Give back every record word for word, but keep the pictures out.

→ **DATA LISTING**:

____

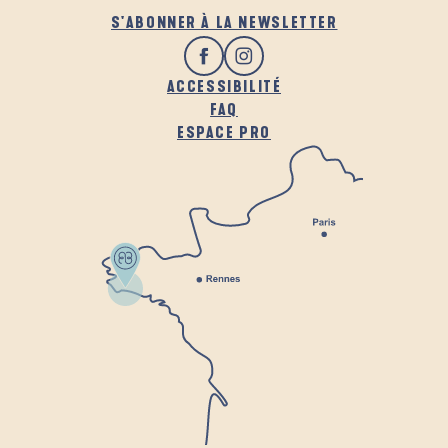
S'ABONNER À LA NEWSLETTER
ACCESSIBILITÉ
FAQ
ESPACE PRO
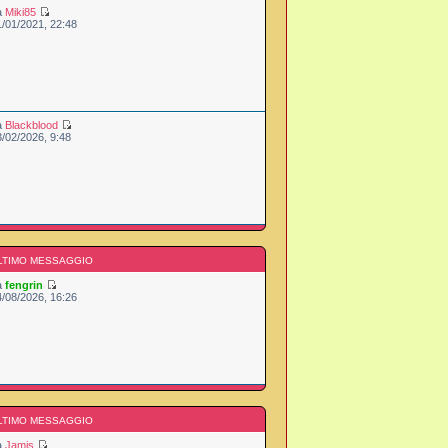
a
Miki85
1/01/2021, 22:48
a
Blackblood
3/02/2026, 9:48
LTIMO MESSAGGIO
a
fengrin
4/08/2026, 16:26
LTIMO MESSAGGIO
a
Jamis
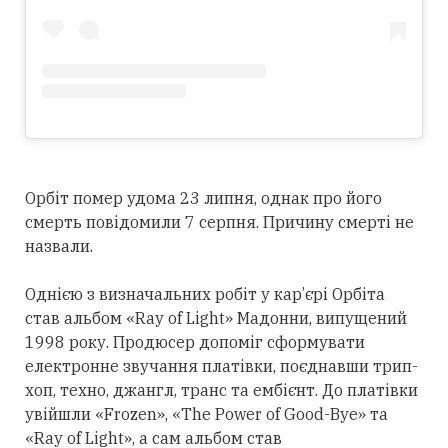
Орбіт помер удома 23 липня, однак про його
смерть повідомили 7 серпня. Причину смерті не
назвали.
Однією з визначальних робіт у кар’єрі Орбіта
став альбом «Ray of Light» Мадонни, випущений
1998 року. Продюсер допоміг сформувати
електронне звучання платівки, поєднавши трип-
хоп, техно, джангл, транс та ембієнт. До платівки
увійшли «Frozen», «The Power of Good-Bye» та
«Ray of Light», а сам альбом став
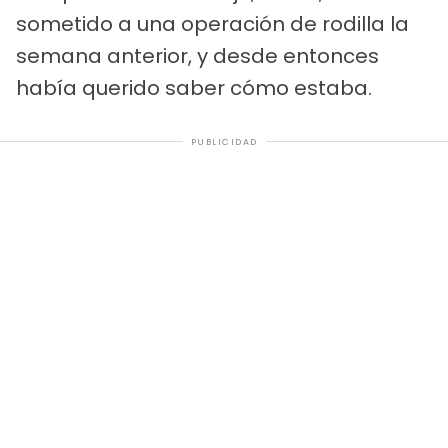
sometido a una operación de rodilla la
semana anterior, y desde entonces
había querido saber cómo estaba.
PUBLICIDAD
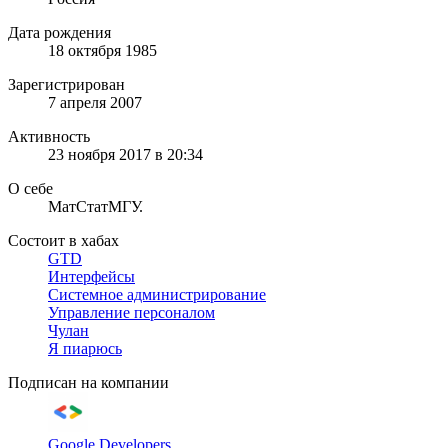
Дата рождения
18 октября 1985
Зарегистрирован
7 апреля 2007
Активность
23 ноября 2017 в 20:34
О себе
МатСтатМГУ.
Состоит в хабах
GTD
Интерфейсы
Системное администрирование
Управление персоналом
Чулан
Я пиарюсь
Подписан на компании
Google Developers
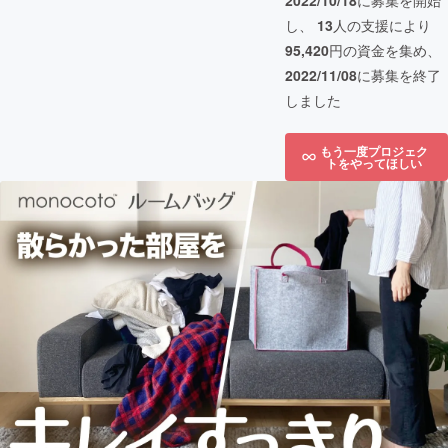
2022/10/18
に募集を開始
し、
13
人の支援により
95,420
円の資金を集め、
2022/11/08
に募集を終了
しました
もう一度プロジェク
トをやってほしい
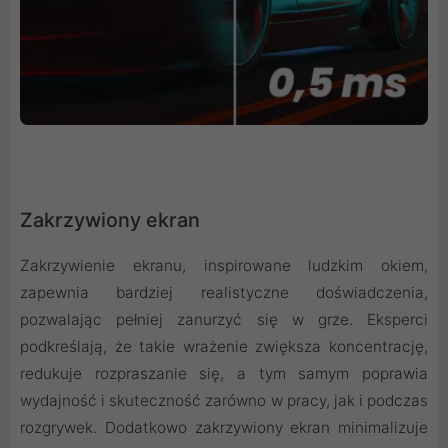
Zakrzywiony ekran
Zakrzywienie ekranu, inspirowane ludzkim okiem,
zapewnia bardziej realistyczne doświadczenia,
pozwalając pełniej zanurzyć się w grze. Eksperci
podkreślają, że takie wrażenie zwiększa koncentrację,
redukuje rozpraszanie się, a tym samym poprawia
wydajność i skuteczność zarówno w pracy, jak i podczas
rozgrywek. Dodatkowo zakrzywiony ekran minimalizuje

____

→ **RESPONSE TO THE TASK**:
S'ABONNER À LA NEWSLETTER
ACCESSIBILITÉ
FAQ
ESPACE PRO
a
Miki85
1/01/2021, 22:48
a
Blackblood
3/02/2026, 9:48
LTIMO MESSAGGIO
a
fengrin
4/08/2026, 16:26
LTIMO MESSAGGIO
a
Jamis
Орбіт помер удома 23 липня, однак про його
смерть повідомили 7 серпня. Причину смерті не
назвали.
Однією з визначальних робіт у кар’єрі Орбіта
став альбом «Ray of Light» Мадонни, випущений
1998 року. Продюсер допоміг сформувати
електронне звучання платівки, поєднавши трип-
хоп, техно, джангл, транс та ембієнт. До платівки
увійшли «Frozen», «The Power of Good-Bye» та
«Ray of Light», а сам альбом став
sometido a una operación de rodilla la
semana anterior, y desde entonces
había querido saber cómo estaba.
PUBLICIDAD
Дата рождения
18 октября 1985
Зарегистрирован
7 апреля 2007
Активность
23 ноября 2017 в 20:34
О себе
МатСтатМГУ.
Состоит в хабах
GTD
Интерфейсы
Системное администрирование
Управление персоналом
Чулан
Я пиарюсь
Подписан на компании
Google Developers
2022/10/18
に募集を開始
し、
13
人の支援により
95,420
円の資金を集め、
2022/11/08
に募集を終了
しました
もう一度プロジェク
トをやってほしい
Zakrzywiony ekran
Zakrzywienie ekranu, inspirowane ludzkim okiem,
zapewnia bardziej realistyczne doświadczenia,
pozwalając pełniej zanurzyć się w grze. Eksperci
podkreślają, że takie wrażenie zwiększa koncentrację,
redukuje rozpraszanie się, a tym samym poprawia
wydajność i skuteczność zarówno w pracy, jak i podczas
rozgrywek. Dodatkowo zakrzywiony ekran minimalizuje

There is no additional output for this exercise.